Michael Vincent Waller (born October 26, 1985, in Staten Island, New York) is an American composer of contemporary classical music. He has studied with La Monte Young, Marian Zazeela, and Bunita Marcus.

==Life and works==
His recent compositions have been compared to Erik Satie, Claude Debussy, Maurice Ravel, Keith Jarrett, and Morton Feldman blending elements of minimalism, impressionism, gamelan, world music, and melodic classicism. His piano works have been described as "evoking Debussy but refracted through a 21st century prism".
Reviewer Brian Olewnick summarizes, "Waller's music has centered around a kind of melodic classicism, the source of which I struggle to ascertain."
 Critic Harry Rolnick in reviewing a performance of his String Trio Per La Madre e La Nonna (2012), "The harmonies were like something written by Dvorák (perhaps his Cypresses), but they were obvious original."

His chamber works feature a rich lyricism and counterpoint, described by Steve Smith of The New York Times as "sweetly lyrical". In the October 2014 issue of the Brooklyn Rail, George Grella highlighted Waller as an emerging, unique artist in New York who deserves more critical attention, and to be heard by larger audiences, "The fruits are heard on an EP released early this year, Five Easy Pieces, piano works played by Megumi Shibata and Jenny Q. Chai. The music is subtly affecting and shows his roots in Bartók and Debussy without ever casting a shadow over his own voice and vision."
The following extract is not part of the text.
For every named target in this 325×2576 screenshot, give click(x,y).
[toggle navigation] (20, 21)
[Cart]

Waller's early work was heavily focused on the avant-garde, with his use of microtonality, just intonation, new abstract forms, extensive glissandi, and isolated sonorities around frequent silences. During this period, he also composed electroacoustic music with monolithic drones and interference beats, and overall features appreciation for slow durations, exotic harmonic relationships, and process-based phenomenon.
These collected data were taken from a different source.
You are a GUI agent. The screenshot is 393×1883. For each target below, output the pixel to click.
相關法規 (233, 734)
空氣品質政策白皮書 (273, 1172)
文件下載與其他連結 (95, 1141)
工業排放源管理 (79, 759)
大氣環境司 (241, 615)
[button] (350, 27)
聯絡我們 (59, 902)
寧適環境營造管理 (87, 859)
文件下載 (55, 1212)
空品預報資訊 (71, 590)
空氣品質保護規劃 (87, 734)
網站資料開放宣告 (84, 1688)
His postminimal chamber works have been performed by members of the S.E.M. Ensemble and FLUX Quartet, performing at venues such as ISSUE Project Room and Carnegie Hall.

He also curates an avant-garde program in New York City, the NewIdeas MusicSeries, with composers Phill Niblock, Elliott Sharp, a duo with David First, and many more performing. He was written up in TimeOut Classical, "Composer and visual artist Michael Vincent Waller, who also happens to be a protégé of La Monte Young and Marian Zazeela, opens the second season of the plugged-in new-music series".